Yes, the. Memories make me laugh. That darn horse. I rode it “indian princess” one time. No saddle, no bridle, no shoes for me. Horse took me out to the only sticker patch in the field a reared up so I slipped off his back. and I was stuck. There. On butt and on bare feet.
Where you grow up?
We had 40 acres just outside of a city in Western Washington. My parents now in their 80s still live there. When I was a kid a suburban neighborhood was built behind us. The cows decided on many occassions that the new neighbors’ gardens and yards were better tasting than what was on our side of the fences.
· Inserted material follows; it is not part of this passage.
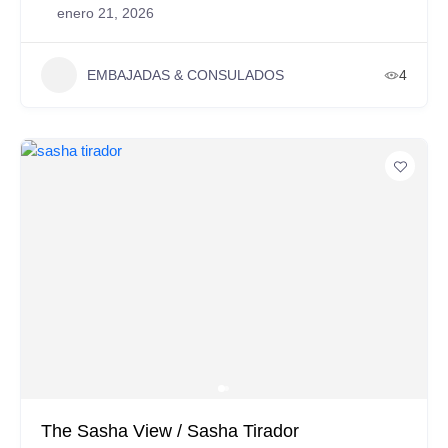
enero 21, 2026
EMBAJADAS & CONSULADOS
4
The Sasha View / Sasha Tirador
We almost always had one cow that led the rest; if that cow didn’t respect fences we seemed to have trouble until we got rid of it. On the plus side if you got the lead cow moving back toward home the rest usually followed. Since our cows had horns the neighbors thought that they were all bulls and were very afraid of them despite them being hearded by a young kid.
We had a Dairy Dell about a mile and a half away and I used to put a harness on which ever horse I could catch and ride it to get an ice cream cone or hamburger. This system worked pretty well until we started heading back toward the barn and then a lot of times the horse would take off running at full speed, and quite a few times I fall off. But the horse would always come back and check to see if I was alright. The horse knew that it was not suppose to go home alone... I am not sure how they knew this; it wasn’t really something that they were trained to do... they just knew.
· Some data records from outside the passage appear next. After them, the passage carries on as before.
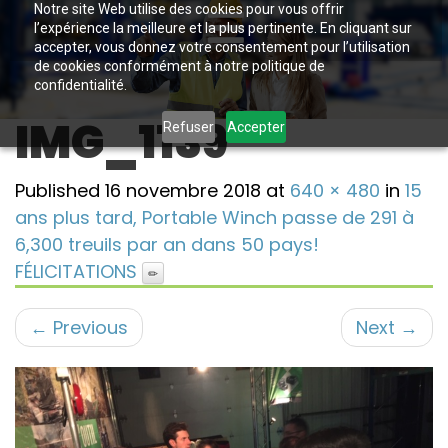
Notre site Web utilise des cookies pour vous offrir
l’expérience la meilleure et la plus pertinente. En cliquant sur
accepter, vous donnez votre consentement pour l’utilisation
de cookies conformément à notre politique de
confidentialité.
IMG_1139
Refuser
Accepter
Published
16 novembre 2018
at
640 × 480
in
15
ans plus tard, Portable Winch passe de 291 à
6,300 treuils par an dans 50 pays!
FÉLICITATIONS
←
Previous
Next
→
A few years after I started working for the fire department in the city I grew up next to we got a call to assist the police with two cows that had kicked open the rear door on the trailer that they had been riding down the freeway in. Miraculously they were not seriously injured when they fell out. They had taken refuge in the brush and black berry bushes behind a Denny’s Restaurant. One of them had given itself up before we arrived. The other was munching on whatever greenery it could find.
When we arrived there were police cars everywhere. The guy who was in charge came over and said that they needed one of our ladders so that a sharp shooter from their SWAT team could get a good shot at the cow. I said let me find a bucket and some gravel and I will get that cow back into the trailer.
He replied, NO! It’s too late for that! This is a dangerous wild range cow!
I went over and talked to the lady who had been hauling the cows while my officer and the 3rd man provided the ladder the police had requested. She said that the cows were her neighbor kids’ 4H projects and that they had been raised on the 2 acres behind their house.
The police shot the cow about 10 times with .223 bullets before it finally fell over and died. It was very sad and cruel. I hope that no one ever told the girl that raised it what happened to her pet 4H cow. I am sure that she would have been heart broken.